**What is required:** In the entries below, go to the line containing "Segment: **colon**. Return" and repeat it along with every later line, exactly.

**Working data:**
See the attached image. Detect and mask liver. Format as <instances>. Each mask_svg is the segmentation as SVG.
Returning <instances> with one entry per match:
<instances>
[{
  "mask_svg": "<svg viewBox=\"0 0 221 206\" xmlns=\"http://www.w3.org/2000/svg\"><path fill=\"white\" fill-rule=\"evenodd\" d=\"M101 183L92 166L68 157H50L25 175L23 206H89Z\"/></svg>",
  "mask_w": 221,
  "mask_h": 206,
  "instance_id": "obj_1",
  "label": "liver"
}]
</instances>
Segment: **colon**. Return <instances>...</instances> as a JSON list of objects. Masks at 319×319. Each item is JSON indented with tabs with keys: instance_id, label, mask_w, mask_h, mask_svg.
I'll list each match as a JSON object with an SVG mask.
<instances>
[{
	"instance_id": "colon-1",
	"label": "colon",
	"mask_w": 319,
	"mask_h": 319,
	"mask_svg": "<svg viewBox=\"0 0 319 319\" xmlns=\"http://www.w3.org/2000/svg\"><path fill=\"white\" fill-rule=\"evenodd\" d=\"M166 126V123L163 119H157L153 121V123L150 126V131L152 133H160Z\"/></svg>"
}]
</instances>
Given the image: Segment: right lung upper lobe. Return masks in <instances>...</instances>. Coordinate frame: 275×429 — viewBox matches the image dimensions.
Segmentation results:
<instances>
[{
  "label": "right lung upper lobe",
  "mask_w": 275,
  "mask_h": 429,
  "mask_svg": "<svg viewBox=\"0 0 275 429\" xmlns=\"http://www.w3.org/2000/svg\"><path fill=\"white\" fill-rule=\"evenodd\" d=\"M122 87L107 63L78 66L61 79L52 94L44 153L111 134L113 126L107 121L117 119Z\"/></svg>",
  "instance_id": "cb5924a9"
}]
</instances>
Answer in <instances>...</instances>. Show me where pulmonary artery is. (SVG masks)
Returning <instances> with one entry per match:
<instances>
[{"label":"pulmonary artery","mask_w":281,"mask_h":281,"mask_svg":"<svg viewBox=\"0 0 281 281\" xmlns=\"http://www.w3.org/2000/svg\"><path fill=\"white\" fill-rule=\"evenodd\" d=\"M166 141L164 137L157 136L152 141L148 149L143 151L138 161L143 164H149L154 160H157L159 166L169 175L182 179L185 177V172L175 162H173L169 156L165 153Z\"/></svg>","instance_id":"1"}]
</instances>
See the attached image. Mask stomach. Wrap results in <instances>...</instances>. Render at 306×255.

**Exercise output:**
Segment: **colon**. Return <instances>...</instances> as a JSON list of objects. Masks at 319×319. Each item is JSON indented with tabs with keys: instance_id, label, mask_w, mask_h, mask_svg.
I'll list each match as a JSON object with an SVG mask.
<instances>
[{
	"instance_id": "colon-1",
	"label": "colon",
	"mask_w": 319,
	"mask_h": 319,
	"mask_svg": "<svg viewBox=\"0 0 319 319\" xmlns=\"http://www.w3.org/2000/svg\"><path fill=\"white\" fill-rule=\"evenodd\" d=\"M166 126V123L163 119H157L153 121V123L150 126V131L152 133H160Z\"/></svg>"
}]
</instances>
Given the image: Segment: right lung upper lobe. Return masks in <instances>...</instances>. Coordinate frame: 275×429 — viewBox matches the image dimensions.
Segmentation results:
<instances>
[{
  "label": "right lung upper lobe",
  "mask_w": 275,
  "mask_h": 429,
  "mask_svg": "<svg viewBox=\"0 0 275 429\" xmlns=\"http://www.w3.org/2000/svg\"><path fill=\"white\" fill-rule=\"evenodd\" d=\"M122 87L107 63L78 66L61 79L52 94L44 153L111 134L113 126L107 121L117 119Z\"/></svg>",
  "instance_id": "cb5924a9"
}]
</instances>
Answer in <instances>...</instances>. Show me where pulmonary artery is. (SVG masks)
Returning <instances> with one entry per match:
<instances>
[{"label":"pulmonary artery","mask_w":281,"mask_h":281,"mask_svg":"<svg viewBox=\"0 0 281 281\" xmlns=\"http://www.w3.org/2000/svg\"><path fill=\"white\" fill-rule=\"evenodd\" d=\"M166 141L164 137L157 136L152 141L148 149L143 151L138 161L143 164H149L154 160H157L159 166L169 175L182 179L185 177V172L175 162H173L169 156L165 153Z\"/></svg>","instance_id":"1"}]
</instances>
See the attached image. Mask stomach. Wrap results in <instances>...</instances>. Render at 306×255.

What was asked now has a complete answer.